Il giorno successivo partiamo per il campo 2 piazzato purtroppo solamente a quota 3200 al limite delle nevi oltre il quale i cavalli non possono salire; la giornata è spettacolare e davanti a noi si erge il monte Ararat 5165 m; osserviamo le tracce di salita degli svizzeri che ci precedono: la salita è un colpo di fucile diretta alla vetta; unico neo i 1800 metri di dislivello anziché i 1200 preventivati!; giornata di acclimatamento, cena alle 17:00 e via a dormire o almeno tentare di riposare un po’.
Il giorno (o meglio la notte) successivo sveglia a mezzanotte, anche se i nostri cuochi e accompagnatori curdi spadellano e chiacchierano da almeno un’ora; colazione  e preparazione per la salita; la salita non presenta difficoltà tecniche ma richiede  allenamento alla quota, la notte è splendida ma in lontananza si vedono alcuni segni di umidità, sappiamo che nel pomeriggio sono previsti temporali, partiamo Io,Silvana,Mauro e due ragazzi pseudo-Guide che sono obbligatori per la salita. Alle 4 del mattino siamo a quota 4000, dove normalmente si piazza il campo 2 estivo, senza faticare; oltre le tracce

sono evidenti ma le grandinate dei giorni precedenti hanno creato delle croste ghiacciate che ci obbligano all’uso dei ramponi. La crosta non è molto spessa e molte volte ci obbliga a battere pista con enorme fatica. Dopo alcune ore inizia a cambiare il tempo e forti raffiche di vento cominciano a creare problemi per la salita , alle ore 7 del mattino la vetta è coperta dalla bufera e giunti a quota 4960 ormai già sul limitare della calotta e in vista della cima siamo costretti a fermarci. I nostri pensieri vanno al Team del Cai di Savigliano che in questo punto hanno vissuto un dramma terribile. Ci consultiamo rapidamente, ma osserviamo che una delle Guide locali è poco attrezzata, ha parecchio freddo e si stà infilando un ulteriore paio di calzettoni;  la zona sommitale priva di indicazioni nella bufera è poco visibile; viste le pessime condizioni decidiamo di rientrare al campo 2. La discesa è rapida e a pendenza costante: arrivati al campo 2 si scatena una tormenta impossibile; i cavalli sono nervosi e dopo un consulto con le guide curde si decide di smontare le tende e ripiegare con urgenza a valle. Scendiamo fino a  quota 2000 dove ci ha raggiunto il pulmino che ci riporterà a Dogubeyazit proprio mentre si scatena un violento temporale che continuerà per tutta la notte con forti grandinate. Il materiale fornito localmente non è del genere più adeguato a resistere a questo tipo di tormenta. Con profondo rammarico decidiamo di rientrare in Hotel.

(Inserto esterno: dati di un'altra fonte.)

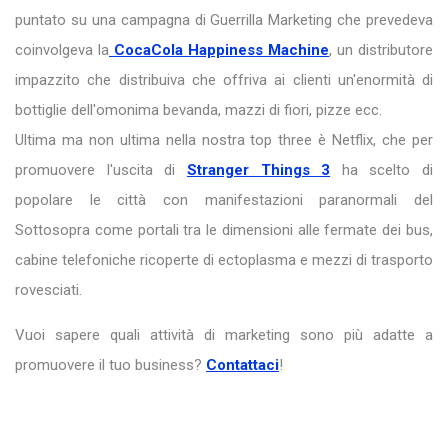
puntato su una campagna di Guerrilla Marketing che prevedeva
coinvolgeva la
CocaCola Happiness Machine
, un distributore
impazzito che distribuiva che offriva ai clienti un'enormità di
bottiglie dell'omonima bevanda, mazzi di fiori, pizze ecc.
Ultima ma non ultima nella nostra top three è Netflix, che per
promuovere l'uscita di
Stranger Things 3
ha scelto di
popolare le città con manifestazioni paranormali del
Sottosopra come portali tra le dimensioni alle fermate dei bus,
cabine telefoniche ricoperte di ectoplasma e mezzi di trasporto
rovesciati.
Vuoi sapere quali attività di marketing sono più adatte a
promuovere il tuo business?
Contattaci
!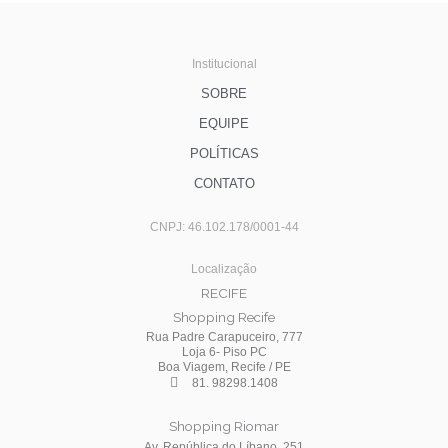
Institucional
SOBRE
EQUIPE
POLÍTICAS
CONTATO
CNPJ: 46.102.178/0001-44
Localização
RECIFE
Shopping Recife
Rua Padre Carapuceiro, 777
Loja 6- Piso PC
Boa Viagem, Recife / PE
81. 98298.1408
Shopping Riomar
Av. República do Líbano, 251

Nei giorni successivi la montagna è stata colpita da violenti nevicate e grandinate che ci hanno obbligato a desistere a tentativi vari. I giorni rimasti li abbiamo dedicati allo studio dei ritrovati dei vari studiosi sulla Arca di Noè, e alle visite dei vari Santuari Ortodossi posti sul lago di VAN. Al nostro rientro dalla Turchia possiamo rivisitare Istanbul con le sue splendide Mosche e con il Gran Bazar veramente interessante.

Il viaggio è stato comunque interessante ma poiché la vetta non è stata raggiunta stiamo valutando di organizzare una prossima spedizione con gli amici del CAI.

Organizzazione di appoggio: Ceven Travel –  Necessario permesso per la salita al Monte Ararat (obbligatorio l’impiego di guide locali)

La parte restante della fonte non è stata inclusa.